El peligro de la extorsión demuestra la necesidad que tiene la junta de completar su tarea de reunificación de familias, dijo Brané. Hasta el martes de la semana pasada, 112 niños o adolescentes se han reunido con sus padres en Estados Unidos. De momento, pueden permanecer en ese país bajo un alivio migratorio de tres años. Ese plazo podría alargarse si se aprueba una nueva legislación.

Otros abogados de familias separadas dijeron que no saben de amenazas específicas de extorsión debido a noticias recientes sobre posible compensación económica, pero dijeron que éstas son inevitables. “No tengo ninguna duda de que eso está ocurriendo en más casos de los que sabemos,” dijo Trina Realmuto, directora ejecutiva de la National Immigration Litigation Alliance, un grupo que estuvo involucrado en las negociaciones con el gobierno sobre compensación económica.

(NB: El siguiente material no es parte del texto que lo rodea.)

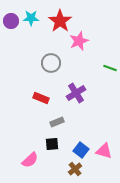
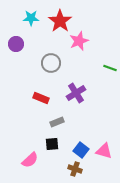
purple circle: moved 5 px right, 23 px down
brown cross: rotated 32 degrees counterclockwise
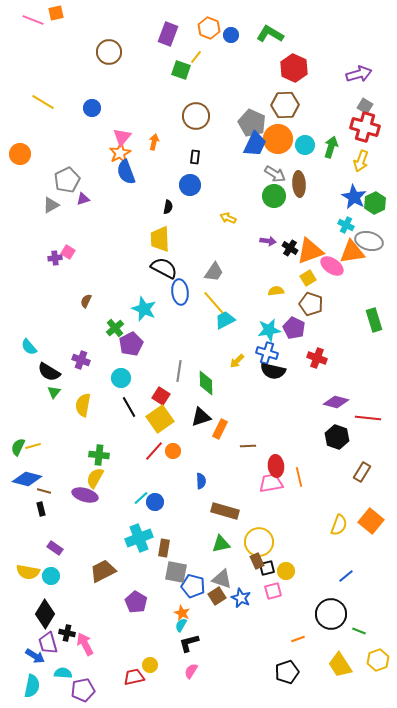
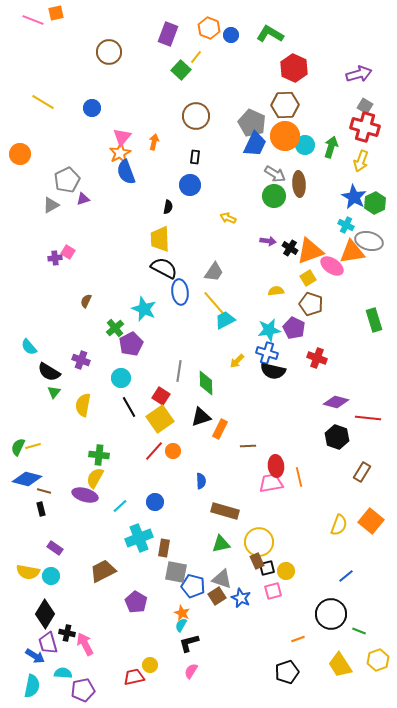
green square at (181, 70): rotated 24 degrees clockwise
orange circle at (278, 139): moved 7 px right, 3 px up
cyan line at (141, 498): moved 21 px left, 8 px down
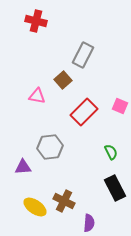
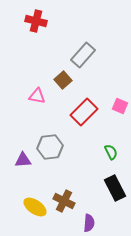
gray rectangle: rotated 15 degrees clockwise
purple triangle: moved 7 px up
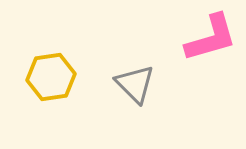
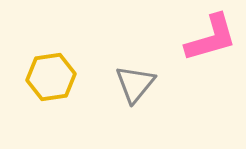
gray triangle: rotated 24 degrees clockwise
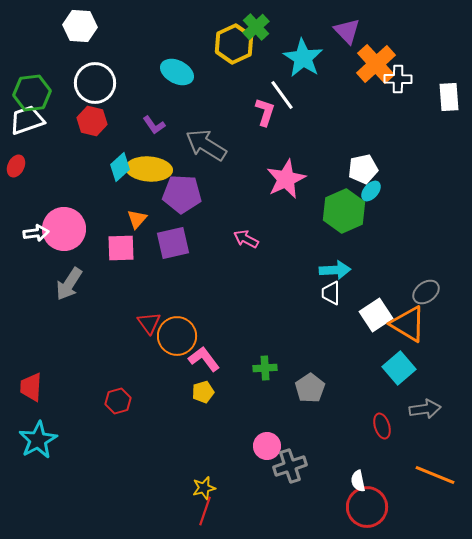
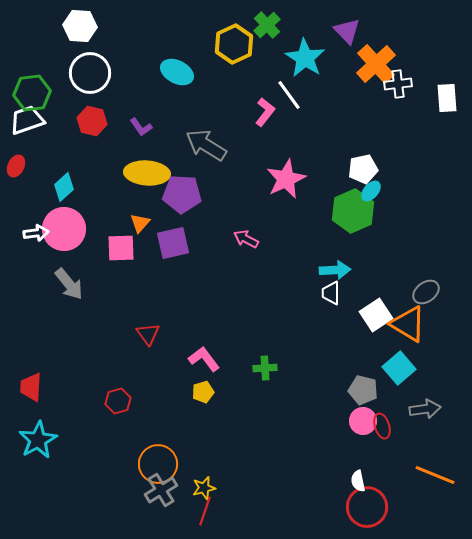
green cross at (256, 27): moved 11 px right, 2 px up
cyan star at (303, 58): moved 2 px right
white cross at (398, 79): moved 5 px down; rotated 8 degrees counterclockwise
white circle at (95, 83): moved 5 px left, 10 px up
white line at (282, 95): moved 7 px right
white rectangle at (449, 97): moved 2 px left, 1 px down
pink L-shape at (265, 112): rotated 20 degrees clockwise
purple L-shape at (154, 125): moved 13 px left, 2 px down
cyan diamond at (120, 167): moved 56 px left, 20 px down
yellow ellipse at (149, 169): moved 2 px left, 4 px down
green hexagon at (344, 211): moved 9 px right
orange triangle at (137, 219): moved 3 px right, 4 px down
gray arrow at (69, 284): rotated 72 degrees counterclockwise
red triangle at (149, 323): moved 1 px left, 11 px down
orange circle at (177, 336): moved 19 px left, 128 px down
gray pentagon at (310, 388): moved 53 px right, 2 px down; rotated 24 degrees counterclockwise
pink circle at (267, 446): moved 96 px right, 25 px up
gray cross at (290, 466): moved 129 px left, 24 px down; rotated 12 degrees counterclockwise
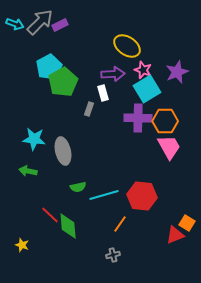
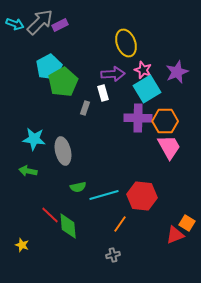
yellow ellipse: moved 1 px left, 3 px up; rotated 36 degrees clockwise
gray rectangle: moved 4 px left, 1 px up
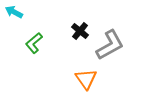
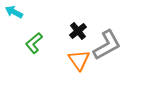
black cross: moved 2 px left; rotated 12 degrees clockwise
gray L-shape: moved 3 px left
orange triangle: moved 7 px left, 19 px up
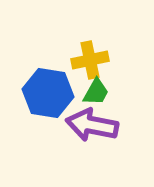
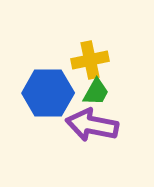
blue hexagon: rotated 9 degrees counterclockwise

Las negociaciones han sido delicadas para la administración del presidente Joe Biden. Ésta ha sido criticada por funcionarios que favorecen menos inmigración y consideran impensable que Estados Unidos baraje la idea de compensación económica para las familias. El propio Biden dijo: “Eso no va a pasar”, cuando se le preguntó en noviembre sobre posibles pagos de 450.000 dólares. Más tarde, clarificó que apoyaba la idea de ofrecer alguna compensación.

El mes pasado, el Departamento de Justicia se retiró de las negociaciones sobre compensación económica tras ocho meses de conversaciones, pero no descartó la posibilidad de llegar a un acuerdo con las familias. “Mientras que ambas partes no han podido llegar a un acuerdo global en estos momentos, seguimos comprometidos con hablar con los demandantes y ofrecer justicia a las víctimas de esta política despreciable,” indicó el departamento en un comunicado.

La semana pasada, abogados de las familias pidieron a un juez que ordenase al gobierno entregar pruebas sobre cómo la política de separación de familias fue concebida y ejecutada. Es un pedido que quizás signifique una larga batalla judicial. Las negociaciones han proseguido para hablar sobre temas no relacionados con compensación económica, como por ejemplo la reunificación de familias, el cuidado de la salud mental y otros servicios, señalaron varios abogados.

De Anda ha pedido al gobierno que admita en Estados Unidos a parientes de familias que fueron separadas y que han sido amenazados tras los titulares sobre pagos. El gobierno de Biden se ha enfocado en reunir a padres y niños que fueron separados, pero ha asegurado que considerará sumar a parientes adicionales dependiendo de cada caso.

La mujer hondureña dijo que su madre de 56 años ha recibido en Honduras notas escritas por parte de pandilleros que le piden 5.000 dólares al mes. La madre cuida de otros dos hijos de la mujer inmigrante: un niño de 11 años y una niña de siete. La inmigrante espera que todos ellos puedan vivir algún día con ella en Carolina del Norte.

Conocidos de la familia en Honduras les han dicho que los niños podrían correr peligro allí, dijo la mujer. “Yo tengo miedo”, aseguró la inmigrante, quien explicó que acabó en la sala de emergencias de un hospital debido a dolores en el pecho y la ansiedad que le provocaron las amenazas hechas a su madre. “Yo no sé qué pueda pasar con mis hijos.”